Было заметно, что Мария, хоть и не охотно, но примирилась с неизбежностью…

- Хорошо, сынок, я тебя слушаю, рассказывай.
- После всего, что случилось, мама, ты осталась одна, с детьми на руках. Овдовел и Иосиф, мой отец…
- Да сынок, и само собой получилось так, что мы поженились. И я вновь обрела тебя, моего сына…
- А я, вновь обрел мать, самую нежную и любящую мать на свете…
- И самую пугливую… с тех пор, я оберегала твой сон, по ночам, и трепетала над каждым твоим вздохом, во сне.
- Знаю мама, я это чувствовал, постоянно, но в остальном, ты виду никак не подавала.
- Я старалась, вообще не вспоминать обо всем этом, сынок. Только, вряд ли, это было возможно.
- Тем более, что после происшествия в храме, к нам зачастили, те учителя и книжники, и постоянно беседовали со мной по разным вопросам.
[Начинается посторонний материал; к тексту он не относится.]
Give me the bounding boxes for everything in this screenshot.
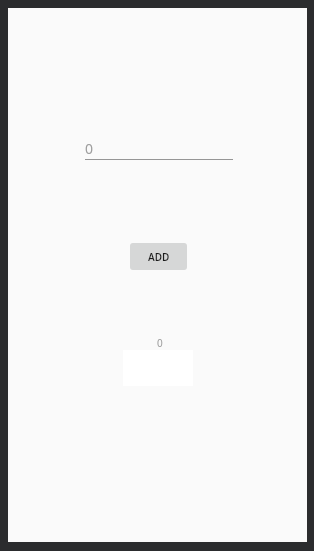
button[interactable]: Number input field [85, 139, 233, 160]
staticText: 0 [85, 139, 94, 158]
button[interactable]: ADD [130, 243, 187, 270]
staticText: 0 [157, 336, 163, 350]
staticText: ADD [148, 250, 170, 264]
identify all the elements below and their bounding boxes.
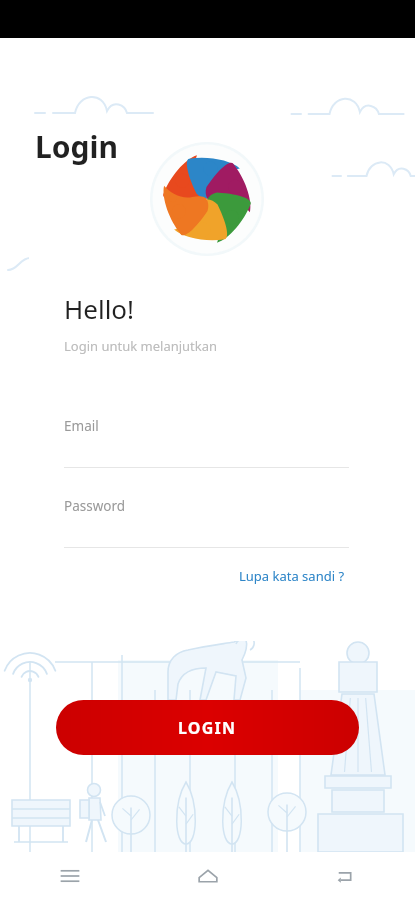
button[interactable]: Recent apps <box>0 852 139 900</box>
button[interactable]: LOGIN <box>56 700 359 755</box>
staticText: Password <box>64 497 126 515</box>
button[interactable]: Back <box>277 852 415 900</box>
staticText: Login <box>35 126 118 167</box>
button[interactable]: Password <box>64 497 349 548</box>
button[interactable]: Email <box>64 417 349 468</box>
staticText: Hello! <box>64 291 135 326</box>
staticText: Login untuk melanjutkan <box>64 337 218 355</box>
staticText: LOGIN <box>178 717 237 739</box>
staticText: Lupa kata sandi ? <box>239 567 345 585</box>
button[interactable]: Home <box>139 852 277 900</box>
button[interactable]: Lupa kata sandi ? <box>235 564 349 588</box>
staticText: Email <box>64 417 99 435</box>
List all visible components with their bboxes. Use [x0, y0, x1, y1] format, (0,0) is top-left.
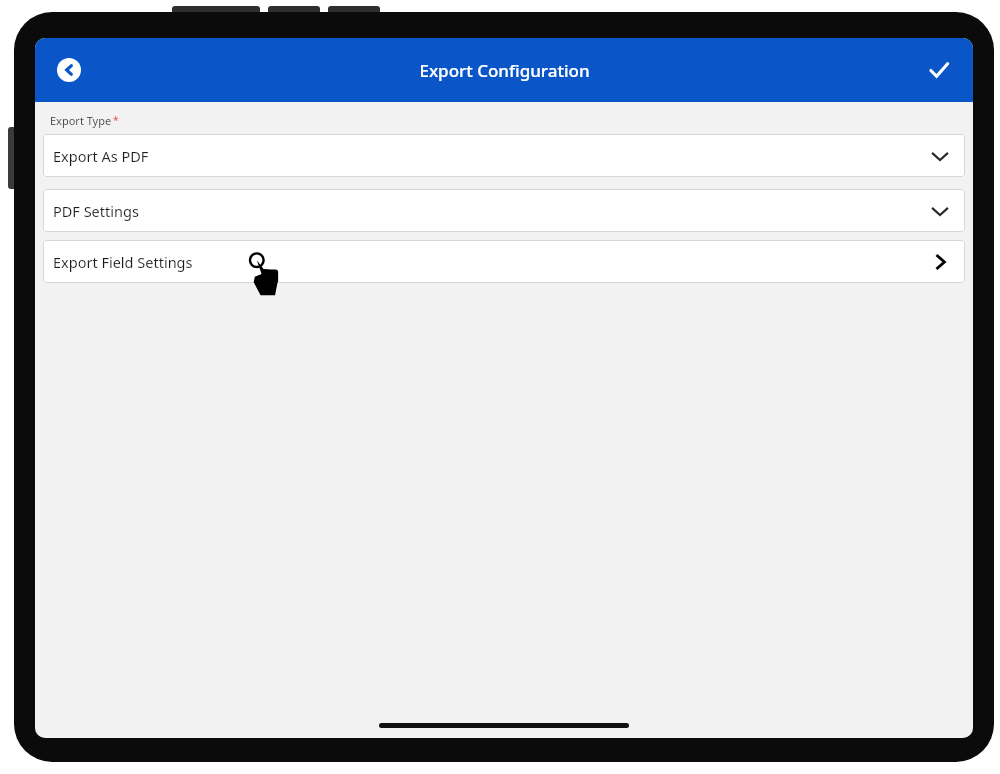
button[interactable]: PDF Settings — [43, 189, 965, 232]
button[interactable]: Export As PDF — [43, 134, 965, 177]
staticText: Export As PDF — [53, 146, 149, 166]
button[interactable]: Back — [49, 50, 89, 90]
staticText: PDF Settings — [53, 201, 139, 221]
button[interactable]: Export Field Settings — [43, 240, 965, 283]
staticText: Export Field Settings — [53, 252, 193, 272]
staticText: Export Configuration — [419, 59, 590, 82]
staticText: * — [113, 113, 119, 127]
staticText: Export Type — [50, 113, 112, 128]
button[interactable]: Confirm — [919, 50, 959, 90]
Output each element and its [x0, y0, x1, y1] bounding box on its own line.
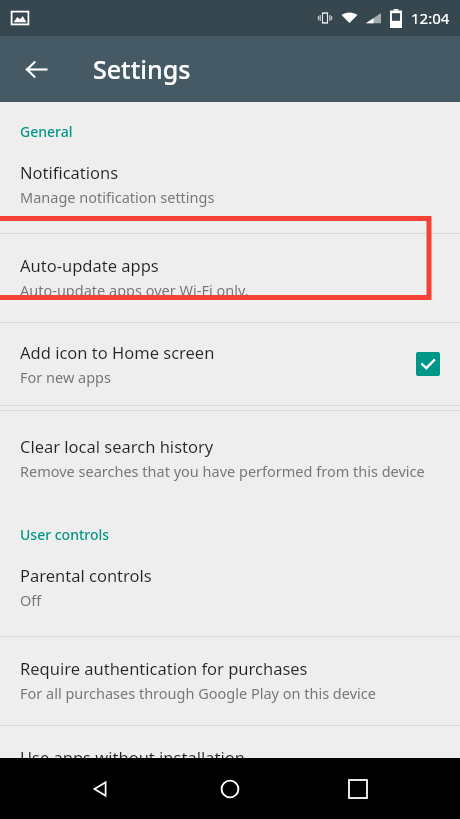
- staticText: Off: [20, 590, 42, 610]
- staticText: Settings: [93, 52, 191, 86]
- button[interactable]: Back: [12, 45, 60, 93]
- button[interactable]: Back: [76, 765, 124, 813]
- staticText: Use apps without installation: [20, 746, 245, 758]
- staticText: Add icon to Home screen: [20, 341, 215, 363]
- staticText: Parental controls: [20, 564, 152, 586]
- staticText: Clear local search history: [20, 435, 214, 457]
- button[interactable]: Add icon to Home screen: [0, 341, 460, 387]
- button[interactable]: Notifications: [0, 161, 460, 207]
- staticText: 12:04: [411, 8, 450, 28]
- staticText: Manage notification settings: [20, 187, 215, 207]
- staticText: User controls: [20, 525, 110, 544]
- staticText: General: [20, 122, 73, 141]
- staticText: Notifications: [20, 161, 119, 183]
- button[interactable]: Require authentication for purchases: [0, 657, 460, 703]
- staticText: Remove searches that you have performed …: [20, 461, 425, 481]
- staticText: Auto-update apps over Wi-Fi only.: [20, 280, 249, 300]
- button[interactable]: Home: [206, 765, 254, 813]
- staticText: For new apps: [20, 367, 111, 387]
- button[interactable]: Clear local search history: [0, 435, 460, 481]
- staticText: Require authentication for purchases: [20, 657, 308, 679]
- button[interactable]: Recent apps: [334, 765, 382, 813]
- staticText: Auto-update apps: [20, 254, 159, 276]
- button[interactable]: Parental controls: [0, 564, 460, 610]
- button[interactable]: Auto-update apps: [0, 254, 460, 300]
- staticText: For all purchases through Google Play on…: [20, 683, 376, 703]
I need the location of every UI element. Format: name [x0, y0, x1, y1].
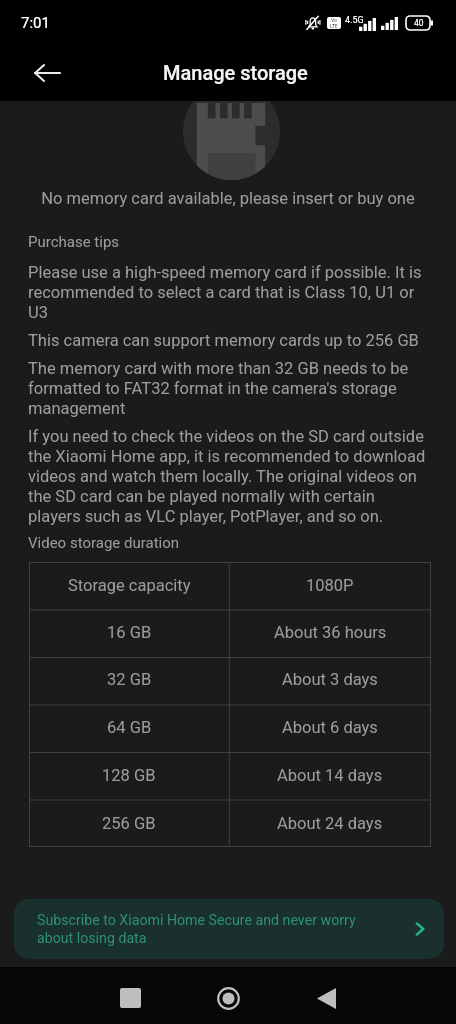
staticText: 4.5G — [345, 15, 364, 26]
staticText: 256 GB — [102, 814, 156, 833]
button[interactable]: Back — [20, 46, 74, 100]
staticText: 16 GB — [107, 623, 152, 642]
staticText: Vo — [331, 17, 337, 23]
staticText: Purchase tips — [28, 233, 120, 251]
staticText: No memory card available, please insert … — [20, 189, 436, 208]
staticText: About 14 days — [277, 766, 383, 785]
staticText: The memory card with more than 32 GB nee… — [28, 359, 428, 418]
staticText: Manage storage — [163, 61, 308, 84]
staticText: About 3 days — [282, 670, 378, 689]
staticText: Storage capacity — [68, 576, 191, 595]
staticText: 40 — [414, 18, 424, 28]
staticText: 64 GB — [107, 718, 152, 737]
staticText: 7:01 — [21, 14, 50, 32]
staticText: LTE — [330, 23, 338, 29]
staticText: 128 GB — [102, 766, 156, 785]
button[interactable]: Back — [302, 974, 350, 1022]
staticText: Please use a high-speed memory card if p… — [28, 263, 428, 322]
staticText: 32 GB — [107, 670, 152, 689]
staticText: If you need to check the videos on the S… — [28, 427, 428, 526]
staticText: Video storage duration — [28, 534, 180, 552]
staticText: About 24 days — [277, 814, 383, 833]
staticText: 1080P — [306, 576, 354, 595]
staticText: This camera can support memory cards up … — [28, 331, 419, 350]
button[interactable]: Subscribe to Xiaomi Home Secure and neve… — [14, 899, 444, 959]
staticText: Subscribe to Xiaomi Home Secure and neve… — [37, 912, 362, 946]
button[interactable]: Home — [204, 974, 252, 1022]
button[interactable]: Recent apps — [106, 974, 154, 1022]
staticText: About 6 days — [282, 718, 378, 737]
staticText: About 36 hours — [274, 623, 387, 642]
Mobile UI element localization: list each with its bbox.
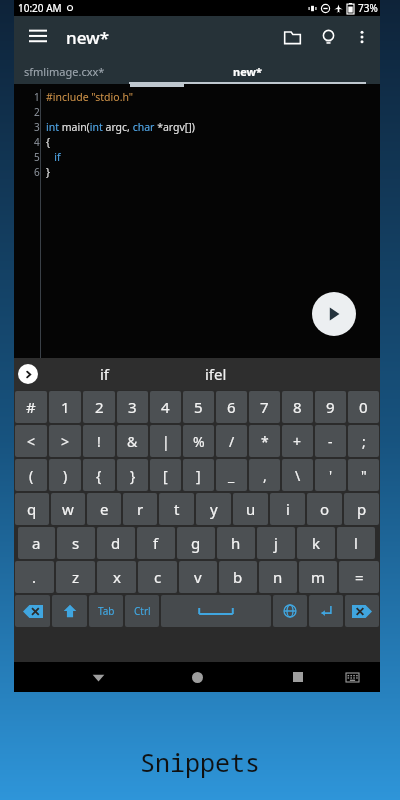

- О да, сынок, они возлагали большие надежды на тебя, но со временем, ты как-то охладел к этим беседам, и стал проявлять, больше внимания к отцовскому ремеслу, к столярничеству.
- Не совсем так, мама, я не охладел к тем беседам, но, в общении с ними, я понял нечто, что стало для меня, первым большим разочарованием, первым тяжким переживанием из-за людей…
- И что же это было, сынок, что на тебя так подействовало?
- Эти учителя, мама, были единственными хранителями древних писаний, знатоками закона и тайн мироздания. Они учили народ, разъясняли любые спорные вопросы, приходили на помощь в каждом, сложном жизненном случае. Но, со временем, они изменились, обмельчали, стали слепы и глухи к тому, что было даровано им и доверено… Первые пророки слышали откровения из уст Божественных сущностей напрямую, но потом откровения стали недоступны. Остался лишь слабый отблеск, которого называли Бат-Коль, но только, перевелись уши, способные слышать его, и перевелись сердца, способные понять и осмыслить, о чем он возвещал. Последним, кто еще слышал этот голос, был Гиллель, добрый, старый Гиллель, но ему приходилось тратить свои силы в бесконечных спорах с теми, кто должен был помогать ему вести народ. А люди, вместо того, чтобы внимать его учениям, стали забавляться, устраивая пари меж собой, на предмет, кто сможет вывести его из терпенья…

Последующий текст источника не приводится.